Wavelet Method For Solving Differential Equations On Elastic Mechanics

With the development of computer technology and the requirements of practical application, all the problems arising in science and engineering field are closed related with computers. Due to the high rank of the differential equations in elastic mechanics and the difficulties of finding accurate solutions for these equations, the numerical solutions to these equations are especially important in engineering. As a powerful tool of numerical analysis, wavelet analysis was developed from 1970s and has been widely used to solve differential equations and integral equations. This thesis is focused on the research of wavelet methods to solve differential equations in elastic mechanics and a series of results are obtained.

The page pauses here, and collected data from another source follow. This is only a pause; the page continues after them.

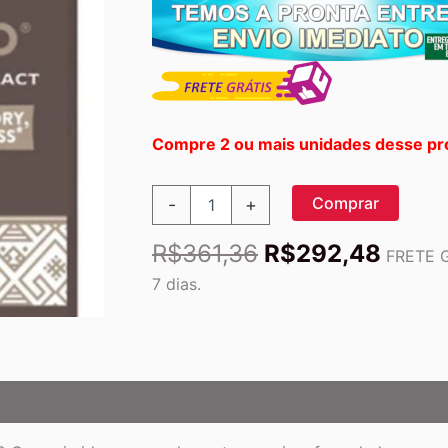
Compre 2 ou mais unidades desse pr
Nature's
Comprar
-
+
Way
Ginkgold®
O
O
R$
361,36
R$
292,48
100
FRETE G
preço
preço
Comprimidos
7 dias.
-
original
atual
Suplemento
era:
é:
de
R$361,36.
R$29
Ginkgo
Biloba
para
Saúde
Cerebral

It is divided into 3 chapters and the main ideas of each chapter are as follows:In Chapter 1, some general knowledge of wavelet analysis and basic theories of elastic mechanics are briefly discussed, the current applications of wavelet analysis in differential equations are investigated, and the feasibility of using orthogonal wavelets to solve differential equations is also proposed.In Chapter 2, the wavelet method for solving problems of beams on elastic groundsill is investigated, and four aspects are illustrated: differential control equation of a beam on Winkler groundsill; the definition and property and integral operational matrix of the linear Legendre multi-wavelet; the numerical solutions to the differential control equation of a beam on Winkler groundsill solved by linear Legendre multi-wavelet; numerical examples.In Chapter 3. the wavelet solutions to problems of laminas on elastic groundsill is researched and is divided into five sections: differential control equation of a plate on the two-parameter elastic groundsill; the definition and differential operational matrix of the Sine-Cosine wavelet: the construction of the two-dimensional Sine-Cosine wavelet using tensor product and two differential operational matrices; the numerical solutions to the differential equation of a rectangular plate on the two-parameter elastic groundsill solved by two-dimensional Sine-Cosine wavelet; numerical example.